As well as telling the above story, the film also does its best to give an insight into the life of the circus. De Mille used real circus performers in order to gain an insight into life in the big top, and also enabled his to include some fantastic photography of the performances. Unfortunately, this is probably the reason for the film’s poor reputation. If the film had focused on the story between the main characters, it could have been developed further and become much more emotionally complex. If the film had focused on the circus elements it could have potentially become a beautifully shot art classic. As it stands, it becomes a slightly overlong mix of the two, which makes for shaky, if admittedly sometimes entertaining, viewing.
By far the best performance of the film comes from Jimmy Stewart. It is incredible to think that of all the classic Jimmy Stewart films made, the only two to feature on the list are this film and the little watched (nowadays) ‘You Can’t Take It With You’. He plays a clown with a dark secret who never takes his make up off, and is as brilliant in this role as all his other performances, even if it is a surprisingly role for him to have taken. His input to the story at the end of the film is a perfect example of how justice was carried out in Hollywood during this period.
One of the other reasons for this film to be poorly regarded is that it was released in 1952, a strong year generally for film. It was nominated for best picture against ‘High Noon’ and ‘The Quiet Man’ and ‘Viva Zapata!’, ‘The Snows of Kilimanjaro’ and most importantly ‘Singin’ in the Rain’ were all released in the same year as well.

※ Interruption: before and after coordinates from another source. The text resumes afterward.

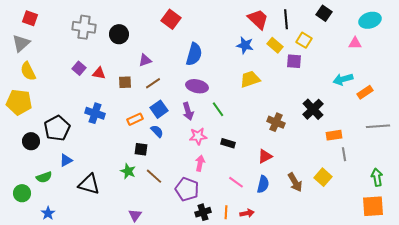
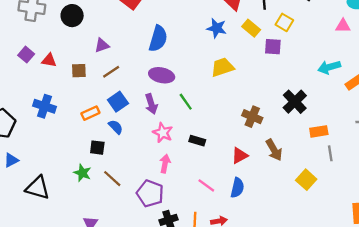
pink star: (198, 136) -> (163, 133), turned 30
brown arrow: (295, 182) -> (274, 150), moved

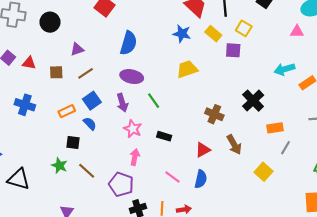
gray line: (330, 153) -> (286, 148), turned 40

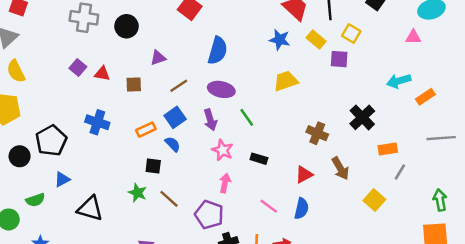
brown line: (86, 73) -> (179, 86), moved

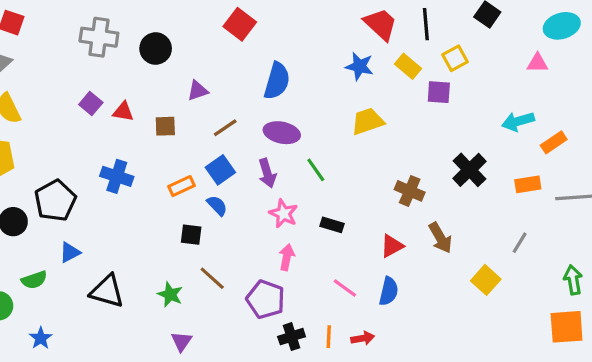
yellow square: (351, 34) -> (455, 58), turned 30
orange rectangle: (388, 149) -> (528, 184), moved
green star: (137, 193) -> (170, 294), moved

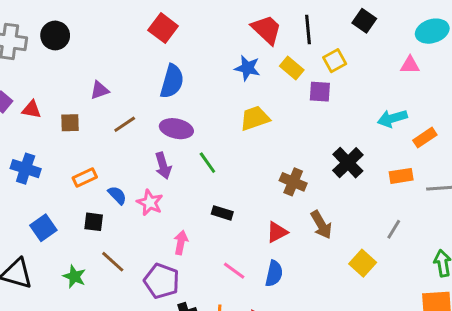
red square: (240, 24) -> (163, 28), moved
black circle: (156, 49) -> (55, 35), moved
blue square: (220, 170) -> (43, 228), moved
pink star: (283, 214) -> (150, 203), moved

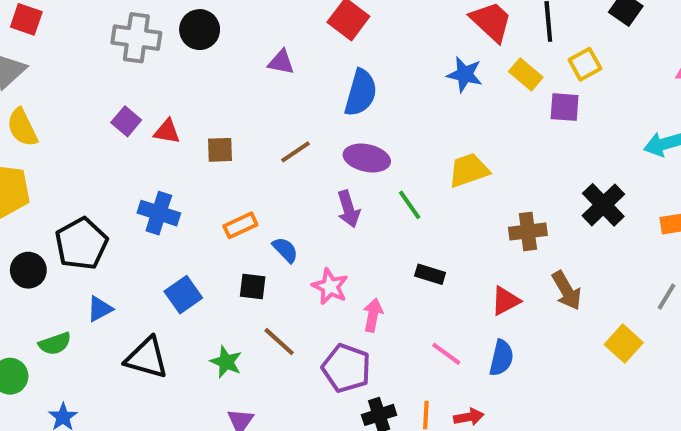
purple triangle: (100, 90) -> (281, 62), moved, turned 30
yellow trapezoid: (255, 118) -> (469, 170), moved
brown cross: (293, 182) -> (528, 231), turned -30
pink star: (150, 203) -> (330, 286), moved

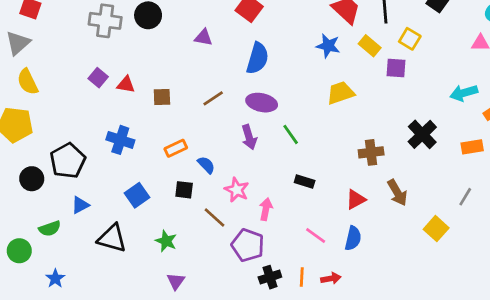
yellow square: (585, 64) -> (410, 39), turned -30
yellow trapezoid: (469, 170) -> (341, 93), moved
brown line: (279, 342) -> (215, 218), moved

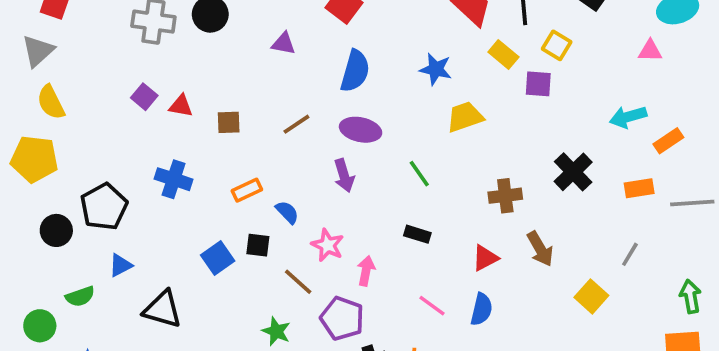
blue star: (328, 46) -> (436, 69), moved
green line: (291, 134) -> (419, 174), moved
blue square: (137, 195) -> (218, 258), moved
green star: (166, 241) -> (276, 331), moved

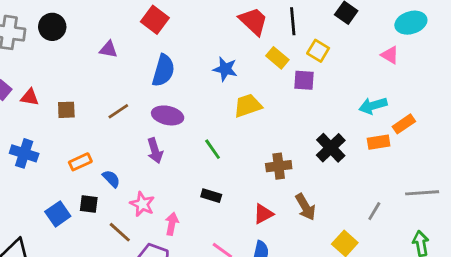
pink triangle: (650, 51) -> (390, 55), turned 30
orange rectangle: (639, 188) -> (379, 142), moved
gray line: (692, 203) -> (422, 193), moved

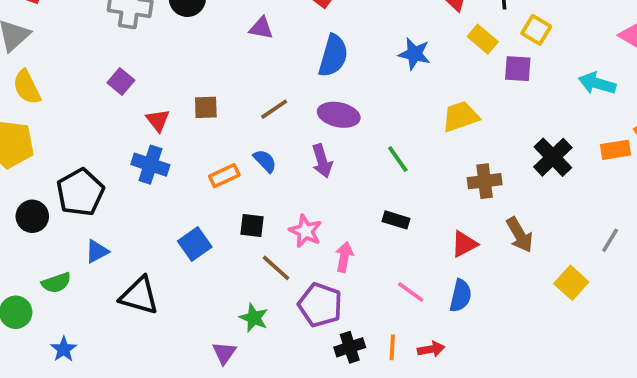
red triangle: (30, 97) -> (158, 120), moved, turned 42
yellow trapezoid: (248, 106) -> (461, 117), moved
cyan arrow: (373, 106) -> (597, 83), moved, turned 32
blue semicircle: (111, 179) -> (265, 161), moved
black square: (89, 204) -> (252, 226), moved

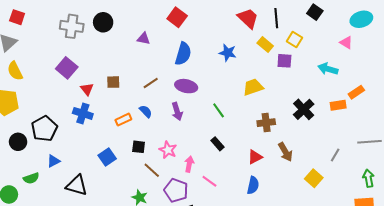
purple square: (121, 82) -> (67, 68), size x1.5
black rectangle: (396, 220) -> (218, 144), turned 32
pink line: (411, 292) -> (209, 181), moved

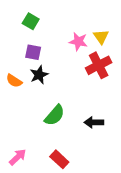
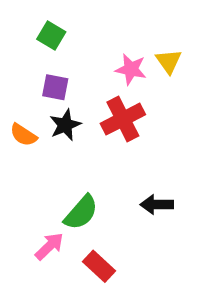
red cross: (99, 65) -> (123, 119), moved
green semicircle: (55, 115) -> (81, 213), moved
pink arrow: (18, 157) -> (49, 246), moved

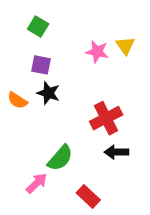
red cross: (123, 119) -> (106, 118), moved
black star: (65, 125) -> (48, 93), turned -30
red rectangle: (99, 266) -> (88, 196), moved

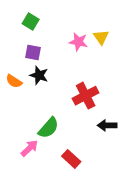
black arrow: (116, 152) -> (107, 125), moved

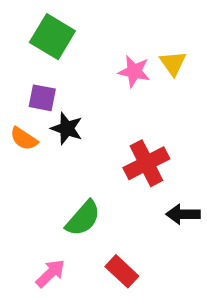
green square: (31, 22) -> (52, 37), size x1.5
purple square: (33, 53) -> (42, 98), moved
pink arrow: (29, 148) -> (50, 273), moved

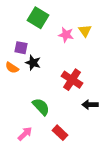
green square: (52, 37) -> (38, 18), moved
red cross: (146, 163) -> (72, 80), turned -30
green semicircle: (83, 218) -> (41, 107), turned -84

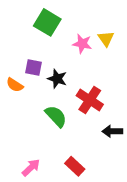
purple square: (21, 48) -> (33, 67), moved
black star: (33, 63) -> (57, 79), moved
green semicircle: (41, 107) -> (56, 116), moved

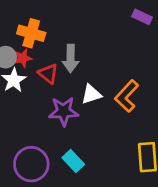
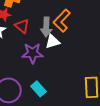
gray arrow: (71, 59) -> (46, 27), moved
orange L-shape: (127, 96) -> (62, 21), moved

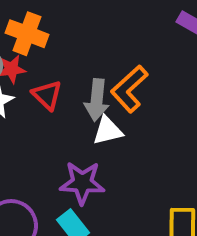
purple star: (32, 53) -> (82, 183), moved

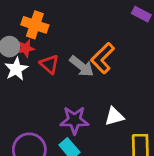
gray arrow: (97, 100) -> (82, 66), turned -55
white triangle: (108, 131) -> (114, 116), moved

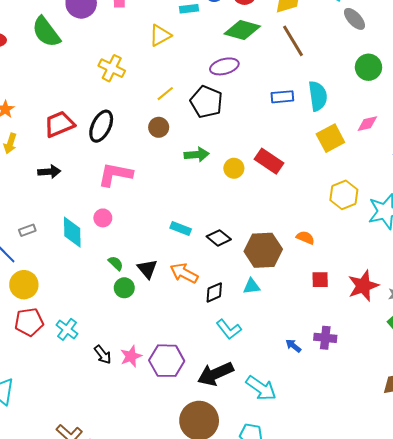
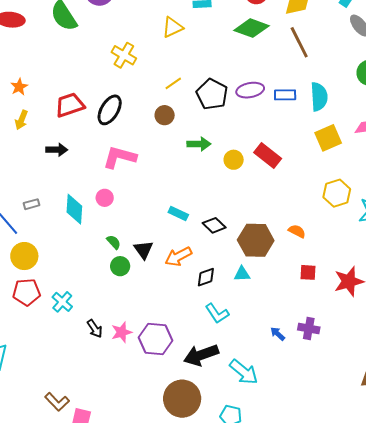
purple ellipse: (224, 66) -> (250, 90), moved
orange arrow: (184, 273) -> (178, 257), turned -60

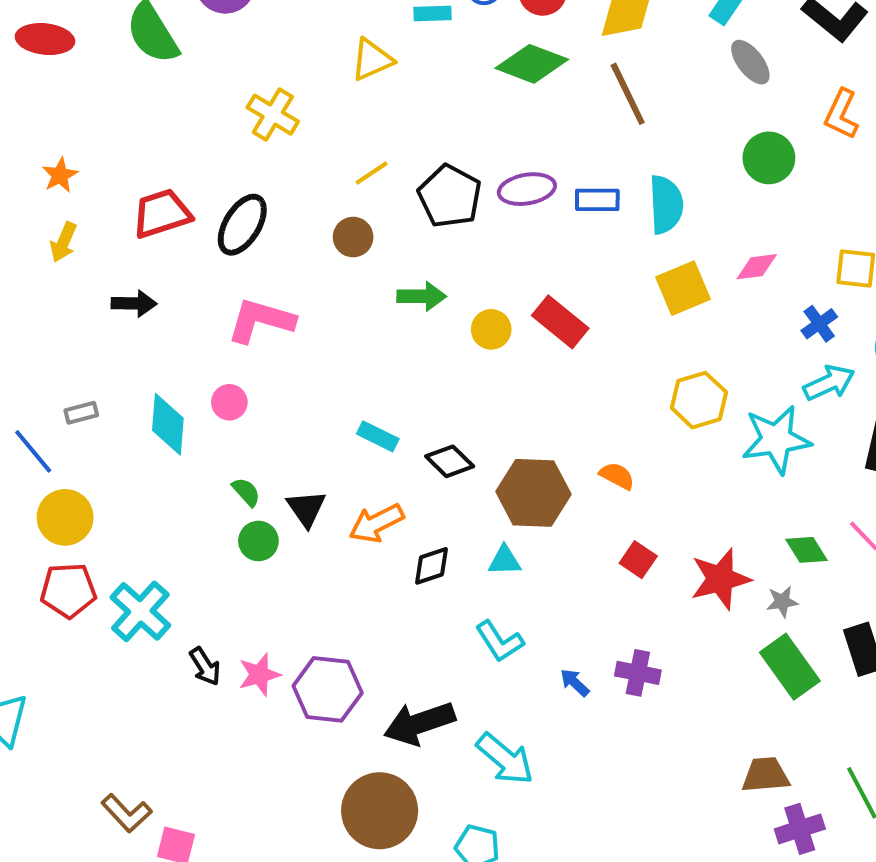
red square: (308, 272) -> (638, 560), turned 30
cyan cross: (62, 302) -> (140, 611), size x1.4
cyan L-shape: (217, 313) -> (499, 641), moved

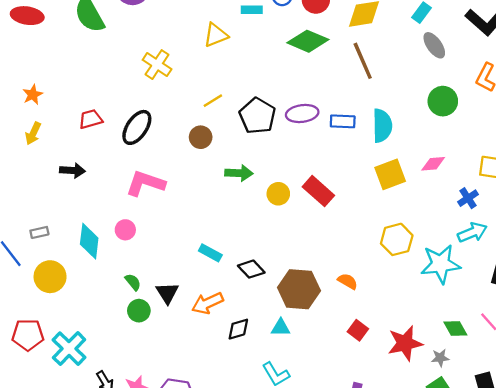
red trapezoid: (162, 213) -> (91, 119), size x0.7
yellow circle: (65, 517) -> (50, 277), moved

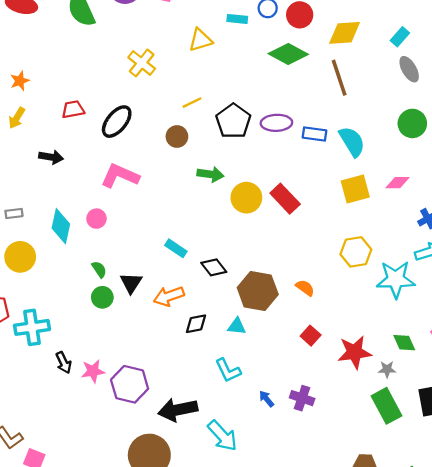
cyan semicircle: (382, 126) -> (352, 142), turned -36
yellow circle: (278, 194) -> (246, 198), size x1.4
cyan cross: (69, 349) -> (32, 327), turned 32

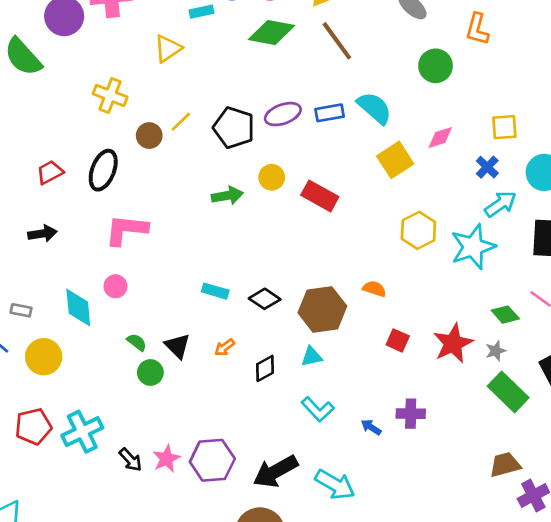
brown circle: (177, 136) -> (149, 136), moved
yellow circle: (246, 198) -> (272, 177), moved, size x0.7
gray rectangle: (14, 213) -> (21, 310), turned 36
orange arrow: (169, 296) -> (225, 347), size x0.6

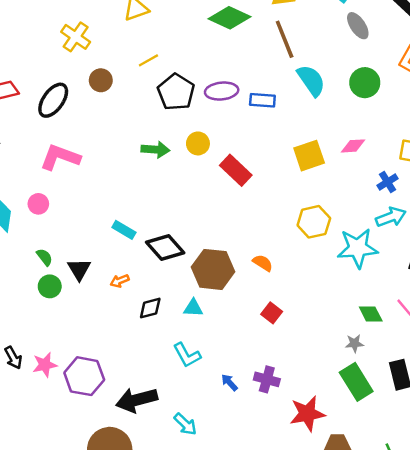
cyan semicircle: (374, 108) -> (311, 80), moved
yellow line: (181, 122) -> (148, 60), moved
black diamond: (265, 299) -> (165, 247), size x1.4
red star: (453, 343) -> (307, 414), moved
cyan arrow: (335, 485) -> (185, 424), size x0.7

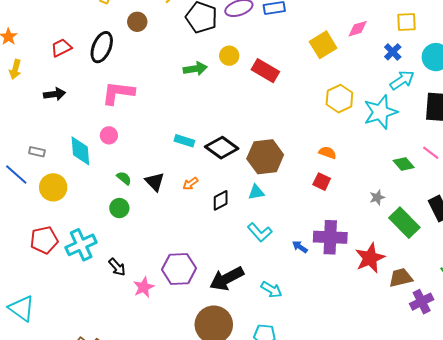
orange semicircle: (263, 263) -> (327, 153), moved
green circle: (50, 286) -> (119, 208), moved
gray star: (354, 343) -> (377, 197), moved
pink star: (45, 365) -> (144, 287), moved
purple cross: (267, 379) -> (330, 237), size x1.5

In short, ‘The Greatest Show on Earth’ is not a perfect film by any means. It tries to be too many things, and fails in several areas. Having said that, it is an entertaining watch and should be enjoyed for its cinematography and Jimmy Stewart’s performance, and even for the simple love triangle story. It is not the greatest Best Picture winner ever, but I could not ever agree that it is the worst.